Some of the research to date has not included many diverse populations, according to Ashley, but he said that Stanford is working to close that gap and to demonstrate the effect of polygenic risk scores on multiple ethnic and racial groups.
"We need to, one, pay attention to that, two, get more diverse cohorts, and three, actually work on algorithmic approaches to maximize the potential with the data we currently have," Ashley said.
"Just picking up a score and porting it into our population and expecting to perform the same [for everyone], that's not going to happen. Picking up the score, porting it to another population, and making sure it's optimized for that population, that's where we should be today as we grow out the diversity of the cohorts on which we train."
Ashley said that the two recent papers, as well as the ongoing pilots, are important because they integrate polygenic risk scores into regular physician workflows.
Stanford primary care physicians assess patients with an American College of Cardiology screening tool called the Atherosclerotic Cardiovascular Disease Risk Estimator Plus, which screens for 10-year risk of heart attacks based on phenotypic factors such as smoking, diabetes, and cholesterol that come from medical records. But the recently published research shows that integrating polygenic risk into that score makes for a more precise risk estimate.
"We're building [that] into the workflow so that the doctor doesn't do anything different," Ashley said.
Stanford and Genomics are working together to integrate this information into the academic medical center's Epic Systems electronic health record.
The pilot involves as many as 10,000 patients, but Ashley said that the clinical genomics program expects to extend it across the entire Stanford Medicine enterprise starting later this year.
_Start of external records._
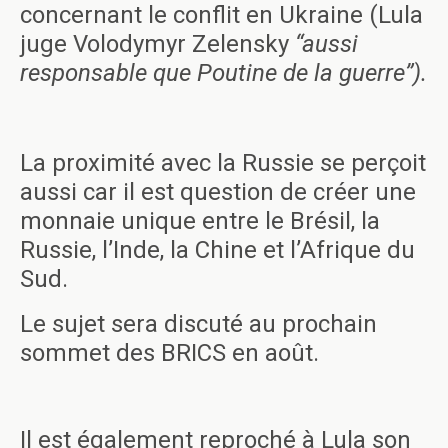
concernant le conflit en Ukraine (Lula
juge Volodymyr Zelensky
“
aussi
responsable que Poutine de la guerre”).
La proximité avec la Russie se perçoit
aussi car il est question de créer une
monnaie unique entre le Brésil, la
Russie, l’Inde, la Chine et l’Afrique du
Sud.
Le sujet sera discuté au prochain
sommet des BRICS en août.
Il est également reproché à Lula son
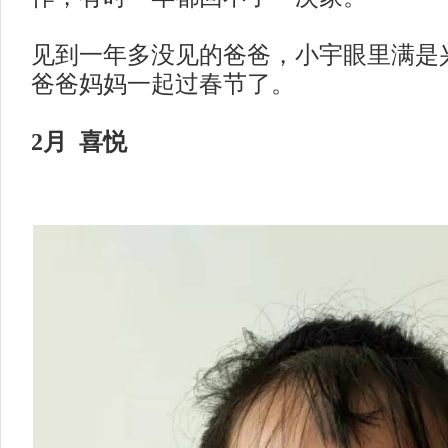
见到一年多没见的爸爸，小宇眼里满是
爸爸妈妈一起过春节了。
2月 喜悦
The first expansion will be into oncology, followed by specialties where faculty members emerge to champion the effort within their departments.
"I think the value proposition in cardiology is very clear, but I also don't have any doubt that the value proposition will become clear in other areas," Ashley said.
Genomics' Donnelly said that the opportunity for genomics-based preventive care is substantial because of rapidly escalating healthcare costs.
"A key way of addressing [costs] is to move the focus from treating people later on in a disease to either stopping the disease or catching it earlier," Donnelly said. "We believe that genomic prevention will be key to that."
He said that the company is lucky to be in the UK because prevention is part of that country's national genomics strategy.
This type of prevention is about identifying high-risk people "who are currently invisible to the system, and working out how to target resources more effectively to them," Donnelly said. He said that the Circulation paper in particular "showed clearly that combining the genetics component of risk with the current tools that we use routinely substantially improves prediction."
With its new investment, the startup has moved fully into a growth phase, according to Donnelly. Earlier investors Foresight Capital and F-Prime Capital led the new financing round, with participation from Oxford Sciences Innovation and Lansdowne Partners.
Genomics previously raised £33 million ($45.8 million) in a Series B round in late 2018.
One earlier investor is Vertex Pharmaceuticals, which is in the final year of a three-year R&D partnership — with an option to extend for two more years — with Genomics to apply genetics and machine learning to help the pharma company identify new targets for precision medicines. Any novel targets identified through the collaboration will result in Vertex making additional milestone and royalty payments to Genomics, the companies said.
Donnelly declined to say whether Genomics and Vertex would exercise the option.